Maduro’s approval rating is now at 23 percent.

“Maduro is incapable of understanding the economy and its problems. He is too radical,” said Luis Salamanca, a political scientist and college professor.

“Venezuela now has the second most controlled economy of Latin-American, just behind Cuba,” he added.

Salamanca and Trepiccione agree in that Maduro seems to lack Chavez’s ability to understand the fallout of a bad decision and fix things before they get out of hand.

According to an FNL count, since April 2014 Maduro has announced nearly 110 plans or “strategies” to fix the economy or to reduce crime, but none has shown results and problems have only worsened.

“Besides being more charismatic and popular, Chavez was way more pragmatic,” Salamanca told FNL.

Nicmer Evans, a political analyst who used to support Chavez, said that this characteristic made the late president’s government much more “democratic.”

“He always looked for legitimacy,” Evans told FNL. “Maduro, on the other hand, just tries to impose his ways.”

During his 14 years in office, however, Chavez was able to navigate easily thanks in large part to a favorable oil market, which critics say he used and abused in order to pump his popularity throughout the region.

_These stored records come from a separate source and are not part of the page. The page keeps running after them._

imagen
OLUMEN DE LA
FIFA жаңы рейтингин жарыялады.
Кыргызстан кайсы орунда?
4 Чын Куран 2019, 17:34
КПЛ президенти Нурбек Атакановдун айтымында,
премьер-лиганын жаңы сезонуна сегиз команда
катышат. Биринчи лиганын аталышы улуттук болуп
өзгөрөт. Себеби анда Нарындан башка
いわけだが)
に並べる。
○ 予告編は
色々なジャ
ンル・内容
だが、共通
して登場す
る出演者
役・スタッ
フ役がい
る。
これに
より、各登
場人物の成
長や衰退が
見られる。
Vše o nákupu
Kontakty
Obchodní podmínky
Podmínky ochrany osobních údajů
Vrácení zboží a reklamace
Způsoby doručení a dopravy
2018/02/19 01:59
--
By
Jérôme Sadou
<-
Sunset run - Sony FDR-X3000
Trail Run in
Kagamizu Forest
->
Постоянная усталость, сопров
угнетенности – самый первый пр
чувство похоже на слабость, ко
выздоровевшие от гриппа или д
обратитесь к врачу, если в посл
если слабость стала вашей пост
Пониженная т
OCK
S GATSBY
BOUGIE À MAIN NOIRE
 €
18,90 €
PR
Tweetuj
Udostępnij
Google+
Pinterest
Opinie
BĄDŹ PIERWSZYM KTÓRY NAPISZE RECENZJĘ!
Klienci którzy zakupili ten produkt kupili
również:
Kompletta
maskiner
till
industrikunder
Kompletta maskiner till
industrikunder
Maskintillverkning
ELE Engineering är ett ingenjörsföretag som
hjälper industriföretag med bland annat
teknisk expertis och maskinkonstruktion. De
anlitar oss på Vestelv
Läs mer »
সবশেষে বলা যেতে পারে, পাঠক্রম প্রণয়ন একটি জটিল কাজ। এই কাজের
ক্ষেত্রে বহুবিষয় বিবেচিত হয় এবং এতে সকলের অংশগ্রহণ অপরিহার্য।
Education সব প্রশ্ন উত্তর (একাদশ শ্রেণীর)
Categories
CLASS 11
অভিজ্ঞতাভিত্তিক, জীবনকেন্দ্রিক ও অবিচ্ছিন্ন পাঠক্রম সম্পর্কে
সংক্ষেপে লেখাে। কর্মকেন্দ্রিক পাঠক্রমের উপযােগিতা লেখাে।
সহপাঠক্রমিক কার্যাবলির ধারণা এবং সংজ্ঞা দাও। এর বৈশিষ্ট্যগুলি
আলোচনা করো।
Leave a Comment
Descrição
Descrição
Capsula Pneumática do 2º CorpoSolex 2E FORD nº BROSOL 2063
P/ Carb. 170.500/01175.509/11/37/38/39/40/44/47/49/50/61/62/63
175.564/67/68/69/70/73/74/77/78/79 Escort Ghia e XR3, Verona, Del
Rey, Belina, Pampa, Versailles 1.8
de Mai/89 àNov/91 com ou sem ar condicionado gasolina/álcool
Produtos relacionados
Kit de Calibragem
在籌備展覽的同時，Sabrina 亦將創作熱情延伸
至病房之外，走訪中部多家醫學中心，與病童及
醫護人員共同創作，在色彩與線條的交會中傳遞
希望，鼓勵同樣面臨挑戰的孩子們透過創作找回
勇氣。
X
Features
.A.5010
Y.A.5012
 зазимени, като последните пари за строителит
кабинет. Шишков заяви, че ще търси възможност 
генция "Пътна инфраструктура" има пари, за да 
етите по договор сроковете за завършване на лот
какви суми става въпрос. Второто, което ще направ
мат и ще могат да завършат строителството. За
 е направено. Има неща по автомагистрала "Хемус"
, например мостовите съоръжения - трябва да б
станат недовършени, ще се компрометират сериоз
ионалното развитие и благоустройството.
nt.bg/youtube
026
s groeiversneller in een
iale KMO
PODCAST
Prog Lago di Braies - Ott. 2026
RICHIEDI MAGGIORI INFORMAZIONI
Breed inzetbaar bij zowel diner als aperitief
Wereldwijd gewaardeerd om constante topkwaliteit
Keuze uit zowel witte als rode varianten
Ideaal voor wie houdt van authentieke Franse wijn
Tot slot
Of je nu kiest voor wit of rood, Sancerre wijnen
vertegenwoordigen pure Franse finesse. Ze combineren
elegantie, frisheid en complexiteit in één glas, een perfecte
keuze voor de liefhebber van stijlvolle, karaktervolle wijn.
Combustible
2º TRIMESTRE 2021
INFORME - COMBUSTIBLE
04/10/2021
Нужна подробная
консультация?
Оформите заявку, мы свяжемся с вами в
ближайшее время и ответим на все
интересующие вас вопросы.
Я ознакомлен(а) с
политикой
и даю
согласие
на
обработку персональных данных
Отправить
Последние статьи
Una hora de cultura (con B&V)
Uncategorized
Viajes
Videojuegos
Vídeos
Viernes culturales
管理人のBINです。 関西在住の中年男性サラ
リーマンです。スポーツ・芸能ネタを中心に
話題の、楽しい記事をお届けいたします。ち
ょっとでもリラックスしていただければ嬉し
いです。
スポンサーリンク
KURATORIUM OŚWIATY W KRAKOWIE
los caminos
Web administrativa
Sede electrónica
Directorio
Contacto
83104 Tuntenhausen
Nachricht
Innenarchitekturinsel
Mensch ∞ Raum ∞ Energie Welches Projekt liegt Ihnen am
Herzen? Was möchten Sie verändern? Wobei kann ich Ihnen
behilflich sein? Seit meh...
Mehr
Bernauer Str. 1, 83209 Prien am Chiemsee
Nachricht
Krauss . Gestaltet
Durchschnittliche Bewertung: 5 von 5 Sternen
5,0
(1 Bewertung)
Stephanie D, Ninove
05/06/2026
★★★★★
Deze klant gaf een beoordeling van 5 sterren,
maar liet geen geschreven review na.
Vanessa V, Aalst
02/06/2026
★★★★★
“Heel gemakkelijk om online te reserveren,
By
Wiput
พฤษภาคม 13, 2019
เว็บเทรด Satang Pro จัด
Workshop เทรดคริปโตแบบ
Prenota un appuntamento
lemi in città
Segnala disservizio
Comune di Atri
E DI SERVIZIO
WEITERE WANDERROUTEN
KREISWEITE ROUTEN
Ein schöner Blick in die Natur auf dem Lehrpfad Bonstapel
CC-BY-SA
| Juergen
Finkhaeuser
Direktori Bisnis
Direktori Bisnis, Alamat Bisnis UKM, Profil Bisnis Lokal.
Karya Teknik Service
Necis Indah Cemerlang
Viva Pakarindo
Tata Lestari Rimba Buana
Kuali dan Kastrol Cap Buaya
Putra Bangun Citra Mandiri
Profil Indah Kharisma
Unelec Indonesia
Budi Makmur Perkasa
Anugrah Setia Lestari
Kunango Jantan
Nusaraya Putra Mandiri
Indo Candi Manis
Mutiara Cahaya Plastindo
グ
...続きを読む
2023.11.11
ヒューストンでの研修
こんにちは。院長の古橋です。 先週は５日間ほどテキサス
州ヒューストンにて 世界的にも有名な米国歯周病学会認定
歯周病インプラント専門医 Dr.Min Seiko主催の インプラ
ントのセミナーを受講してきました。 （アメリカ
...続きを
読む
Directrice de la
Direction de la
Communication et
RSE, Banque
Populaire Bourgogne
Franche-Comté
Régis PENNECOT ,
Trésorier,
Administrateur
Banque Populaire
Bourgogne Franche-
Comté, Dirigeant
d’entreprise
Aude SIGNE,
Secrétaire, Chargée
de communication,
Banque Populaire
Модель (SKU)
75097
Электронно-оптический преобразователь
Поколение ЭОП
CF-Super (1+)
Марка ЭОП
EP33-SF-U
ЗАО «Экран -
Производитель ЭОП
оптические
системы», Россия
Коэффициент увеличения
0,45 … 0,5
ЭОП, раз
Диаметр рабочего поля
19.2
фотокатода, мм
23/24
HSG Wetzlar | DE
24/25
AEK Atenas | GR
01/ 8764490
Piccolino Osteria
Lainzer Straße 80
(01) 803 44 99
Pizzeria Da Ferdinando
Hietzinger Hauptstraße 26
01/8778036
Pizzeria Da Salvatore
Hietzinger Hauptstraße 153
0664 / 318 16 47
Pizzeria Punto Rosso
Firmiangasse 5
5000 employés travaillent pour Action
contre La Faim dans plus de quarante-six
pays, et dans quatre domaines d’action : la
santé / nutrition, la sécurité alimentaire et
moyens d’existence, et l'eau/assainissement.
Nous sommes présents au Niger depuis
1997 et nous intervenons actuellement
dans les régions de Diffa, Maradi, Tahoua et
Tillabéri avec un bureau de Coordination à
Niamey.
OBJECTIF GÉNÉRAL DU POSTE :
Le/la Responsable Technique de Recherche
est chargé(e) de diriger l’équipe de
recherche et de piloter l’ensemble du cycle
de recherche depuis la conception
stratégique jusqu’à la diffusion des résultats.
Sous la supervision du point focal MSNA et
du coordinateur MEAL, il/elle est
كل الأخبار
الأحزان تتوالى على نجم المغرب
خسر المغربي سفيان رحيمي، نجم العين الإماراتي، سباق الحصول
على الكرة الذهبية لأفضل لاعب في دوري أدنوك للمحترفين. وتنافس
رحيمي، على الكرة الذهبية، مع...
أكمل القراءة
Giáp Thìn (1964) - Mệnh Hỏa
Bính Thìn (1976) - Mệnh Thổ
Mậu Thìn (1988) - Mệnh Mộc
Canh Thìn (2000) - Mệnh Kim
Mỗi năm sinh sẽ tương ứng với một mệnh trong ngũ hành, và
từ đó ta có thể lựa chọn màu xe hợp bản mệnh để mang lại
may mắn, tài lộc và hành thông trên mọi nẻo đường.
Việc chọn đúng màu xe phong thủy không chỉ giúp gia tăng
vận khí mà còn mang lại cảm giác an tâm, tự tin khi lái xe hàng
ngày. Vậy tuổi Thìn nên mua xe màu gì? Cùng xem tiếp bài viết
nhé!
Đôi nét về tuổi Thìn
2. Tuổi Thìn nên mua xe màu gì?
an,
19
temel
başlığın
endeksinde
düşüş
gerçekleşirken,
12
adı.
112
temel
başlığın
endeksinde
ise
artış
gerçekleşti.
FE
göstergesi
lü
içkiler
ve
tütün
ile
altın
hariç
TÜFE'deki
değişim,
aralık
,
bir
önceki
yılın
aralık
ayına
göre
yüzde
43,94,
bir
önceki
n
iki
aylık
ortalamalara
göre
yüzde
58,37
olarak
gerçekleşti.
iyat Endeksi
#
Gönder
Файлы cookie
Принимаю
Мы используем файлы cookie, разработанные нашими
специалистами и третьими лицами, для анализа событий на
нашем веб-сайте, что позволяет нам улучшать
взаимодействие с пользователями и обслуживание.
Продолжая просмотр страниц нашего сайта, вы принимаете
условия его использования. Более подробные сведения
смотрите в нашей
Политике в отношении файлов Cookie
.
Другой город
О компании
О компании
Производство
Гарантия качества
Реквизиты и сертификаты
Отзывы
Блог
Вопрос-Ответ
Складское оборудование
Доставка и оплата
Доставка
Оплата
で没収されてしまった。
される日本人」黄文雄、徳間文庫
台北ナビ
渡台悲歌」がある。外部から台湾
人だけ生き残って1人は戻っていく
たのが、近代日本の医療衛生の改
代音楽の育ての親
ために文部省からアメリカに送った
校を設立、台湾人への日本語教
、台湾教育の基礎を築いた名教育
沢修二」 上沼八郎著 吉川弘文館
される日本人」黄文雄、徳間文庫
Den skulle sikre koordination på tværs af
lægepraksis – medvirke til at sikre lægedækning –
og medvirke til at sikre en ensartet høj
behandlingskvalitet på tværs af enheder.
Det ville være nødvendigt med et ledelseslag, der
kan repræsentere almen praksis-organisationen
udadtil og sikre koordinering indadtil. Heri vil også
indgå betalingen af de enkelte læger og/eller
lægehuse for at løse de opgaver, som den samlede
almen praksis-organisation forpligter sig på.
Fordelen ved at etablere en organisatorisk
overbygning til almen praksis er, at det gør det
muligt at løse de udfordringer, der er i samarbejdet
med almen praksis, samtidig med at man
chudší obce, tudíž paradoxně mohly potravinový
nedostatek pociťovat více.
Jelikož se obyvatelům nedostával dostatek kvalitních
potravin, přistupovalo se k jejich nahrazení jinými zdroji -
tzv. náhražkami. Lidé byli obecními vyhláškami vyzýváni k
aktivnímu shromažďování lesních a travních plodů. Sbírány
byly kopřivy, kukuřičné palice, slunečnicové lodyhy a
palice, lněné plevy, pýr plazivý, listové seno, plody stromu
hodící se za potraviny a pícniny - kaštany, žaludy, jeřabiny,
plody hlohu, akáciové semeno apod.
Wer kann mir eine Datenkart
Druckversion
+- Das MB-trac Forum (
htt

Chavez’s figure grew, they say, thanks to the cheap oil he provided to Caribbean and South American nations under generous conditions, and at a time of record-high energy prices.

Venezuela’s wealth at the time covered the government’s flaws, which came out in full display when oil prices dropped during Maduro's first year in office.

Even Cuba, Venezuela’s one time key ally and main trade partner, acknowledged recently that the crisis in the oil-rich nation is having a negative spillover effect on the island's economy.

“Maduro is afraid of being accused of betraying Chavez, so he just keeps acting like his most radical version and that makes him more intolerant to the opposition and dissent,” Trepiccione said.

His presidency has indeed repressed protests much more violently than Chavez’s did, hurting the country’s image abroad. Maduro’s regime doesn’t have the regional support than his predecessor’s did, and the Chavista aura of social justice has all but vanished.

A clear example of this is what’s happening at Mercosur, the South American trade bloc that has spent the last weeks maneuvering to prevent or delay Venezuela’s turn in taking over the group’s presidency.

“Venezuela’s government has taken its people to famine. They need a referendum,” said Argentina’s President Mauricio Macri to Spanish newspaper ABC, siding with the opposition's call for a vote to recall Maduro from office.

Macri openly used Maduro to get elected in Argentina last year, while in Spain the emerging political party "Podemos" was heavily linked to Chavismo by its enemies to stop its rise in the last two general elections.

It’s true that some of Venezuela current problems, like the oil prices drop, were not directly caused by Maduro. But he hasn’t handled these issues wisely, analysts say.

“Despite the crisis he doesn’t do anything differently. When he offers something new, it is just the same thing but with a new package,” Trepiccione said.